Robert pensó que hubiera sido mejor al revés. El zoo estaba en el otro extremo de Edimburgo, y tenían que llegar hasta allí. No sabía muy bien cómo se las iban a arreglar para cruzar toda la ciudad sin dinero para coger el autobús.
—Podéis veniros con nosotros —propuso uno de los chicos.
—¡Kartan no ha visto nunca un elefante! —dijo otro—. ¡Vamos a enseñarle uno! Casi todos los niños habían estado antes en el castillo y en el zoo, y les emocionaba más la idea de que Robert y Kartan se quedaran con ellos que la excursión misma, por no mencionar la diversión que suponía para ellos engañar a Cara de Pez durante todo el día.
—En cuanto bajemos del autobús se dará cuenta de que no somos de su clase —dijo Robert—. ¡Nos descubrirá!
—Creerá que sois de otra clase o de otro colegio —dijo Dick—. No hay ninguna ley que prohíba que te pasees por el zoo junto a nosotros. Es un lugar público.
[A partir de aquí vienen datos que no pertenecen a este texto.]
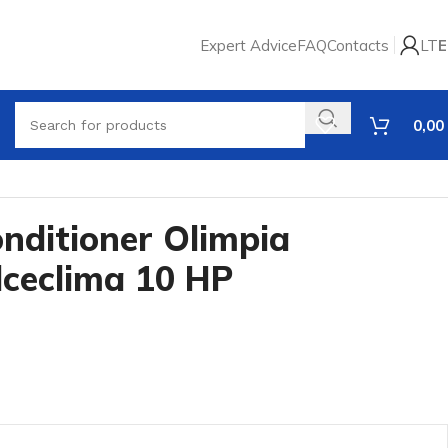
Expert Advice
FAQ
Contacts
LT
E
0,00
onditioner Olimpia
lceclima 10 HP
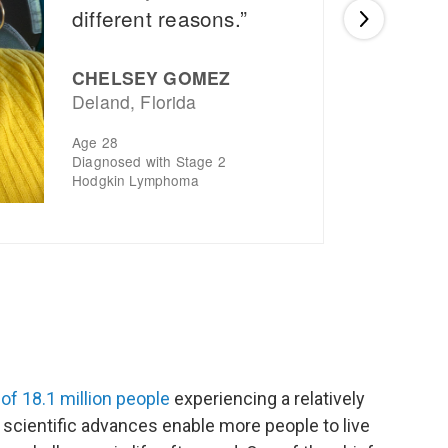
of 18.1 million people
experiencing a relatively
s scientific advances enable more people to live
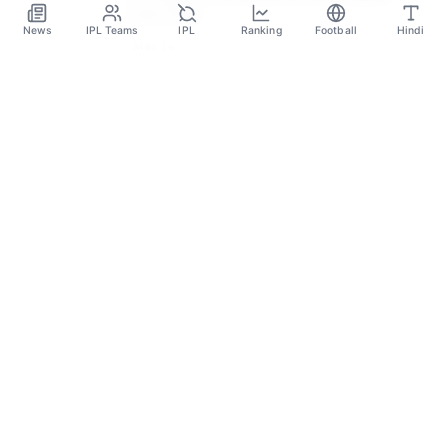
AUCTION
News
IPL Teams
IPL
Ranking
Football
Hindi
May 14
SPORTS GANGA
A Place Where You Will Find All The Latest News,
Updates And Analysis About Cricket, IPL, Football,
Tennis, WWE, Basketball & Other Sports.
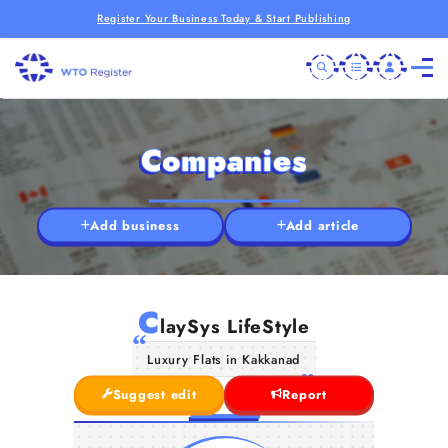
Register Your Business Today & Start Publishing
Companies
Add business
Add article
C
laySys LifeStyle
Luxury Flats in Kakkanad
Suggest edit
Report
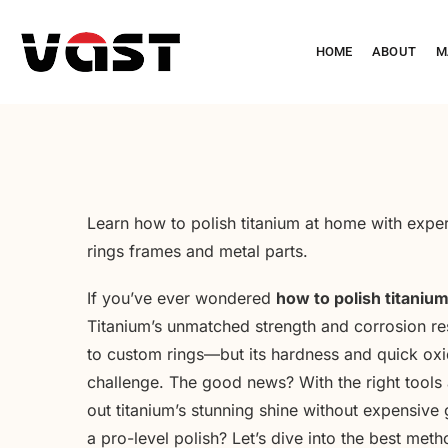
HOME
ABOUT
M
Learn how to polish titanium at home with expert
rings frames and metal parts.
If you’ve ever wondered
how to polish titaniu
Titanium’s unmatched strength and corrosion re
to custom rings—but its hardness and quick oxida
challenge. The good news? With the right tools
out titanium’s stunning shine without expensive 
a pro-level polish? Let’s dive into the best meth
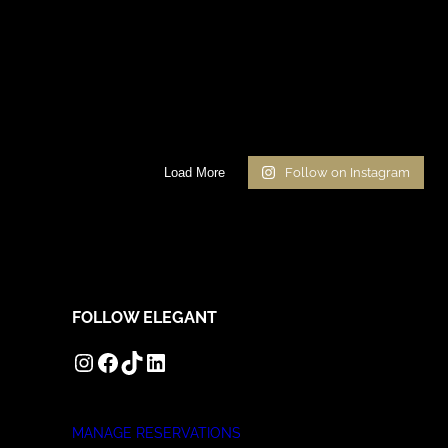
Load More
Follow on Instagram
FOLLOW ELEGANT
INSTAGRAM
FACEBOOK
TIKTOK
LINKEDIN
MANAGE RESERVATIONS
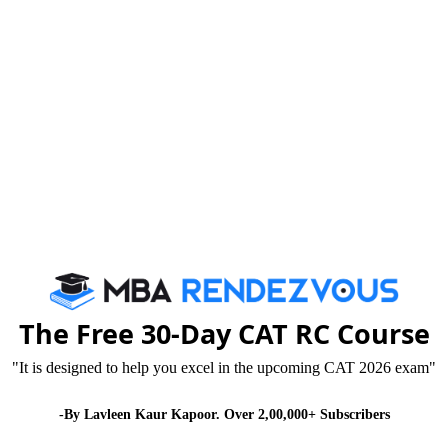
om discussions and other interactive activities like quizze
siness practices. The pedagogy builds a solid technical and c
ng skills and problem-solving abilities. The students also sh
well equipped with latest Multimedia Projectors, Laptop Not
Connectivity.
ussions
Researc
The Free 30-Day CAT RC Course
"It is designed to help you excel in the upcoming CAT 2026 exam"
mpus, students get
The Bloomberg Finan
-By Lavleen Kaur Kapoor. Over 2,00,000+ Subscribers
utside the four walls
where students get r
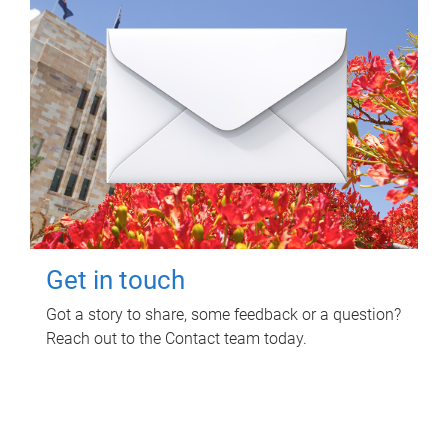
Get in touch
Got a story to share, some feedback or a question?
Reach out to the Contact team today.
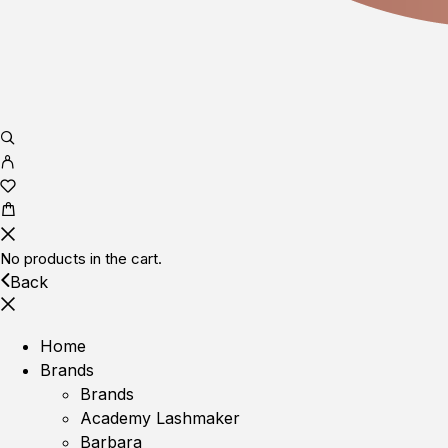
No products in the cart.
Back
Home
Brands
Brands
Academy Lashmaker
Barbara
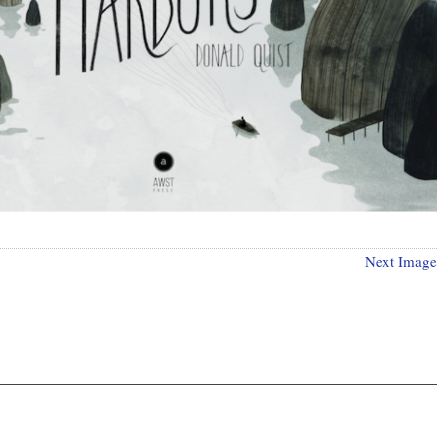
Next Image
—Pero tenemos que seguir —dijo Robert.
—Kartan dice que tenéis que volver al futuro. No hay ninguna prisa porque, cuando lleguéis, ya no será futuro —dijo Dick, muerto de risa ante su propia ocurrencia.
Robert seguía preocupado, pero no tenía otra alternativa. Al final, decidió quedarse con los chicos. Cuando el autobús se detuvo en la explanada del castillo, no tuvieron ningún problema para bajar sin que los viera el señor Fisher, porque estaba hablando con el conductor, y luego Kartan y Robert fueron en grupos separados. Dick insistió mucho en ello.
Visitaron la capilla de Santa Margarita, fisgaron en un gran cañón llamado «Mons Meg» y fueron hasta un cementerio para perros de soldados, lleno de diminutas lápidas cubiertas de tristes epitafios. Recorrieron un museo lleno de uniformes antiguos, espadas y mosquetones. Nunca había tenido el señor Fisher un grupo de alumnos tan interesados como el de aquel día. Kartan no dejaba de hacer preguntas, muchas de las cuales no sabían contestar los niños y se las hacían, a su vez, al profesor.
Antes de volver al autobús, los profesores repartieron bolsas con la comida, junto con la recomendación de no dejar todo lleno de migas. A Kartan y Robert, por supuesto, no les dieron; pero una niña pequeña y delgada le ofreció la suya a Kartan, diciéndole que si comía se mareaba y devolvía. También les dieron bolsas de patatas fritas y chocolatinas, manzanas y chicles.
—Es mejor que el pan de miel —dijo Kartan sonriendo mientras mordía una chocolatina.
Kartan parecía aceptar con tanta naturalidad los acontecimientos del día que Robert empezó a sentirse molesto. Sobre él recaía toda la responsabilidad de encontrar el camino de vuelta a Locharden y las piedras, y Kartan no daba muestras de pensar en lo que sucedería una vez que estuvieran allí. Lo único que Robert podía hacer era no recordarle los problemas a los que todavía tenían que enfrentarse.
A la hora de volver al autobús, el señor Fisher se quedó un poco sorprendido ante la impaciencia que mostraban los niños por llegar al zoo. Varias veces les oyó decir: «¡Estoy deseando ver los elefantes!», o «¿A que sería estupendo merendar con los monos?».
Cuando finalmente el autobús se detuvo, el señor Fisher les recordó, con breves palabras, que podían moverse a su aire, pero que tenían que estar en el acuario, junto a la puerta principal, a las cuatro en punto. Hasta entonces, podían hacer lo que quisieran.
—¿Dónde están los elefantes? —le preguntó Dick Chapman al profesor mientras los demás niños bajaban en tropel del autobús, llevándoselo casi por delante.
El señor Fisher le indicó la dirección con un débil ademán y miró consternado cómo los treinta niños —treinta y dos si se hubiera tomado la molestia de contarlos— salían en estampida a la búsqueda de los elefantes.
—¡Tanta excitación por un elefante! —murmuró, moviendo la cabeza. Luego buscó un rincón tranquilo junto a los osos polares y se sentó a descansar hasta las cuatro en punto.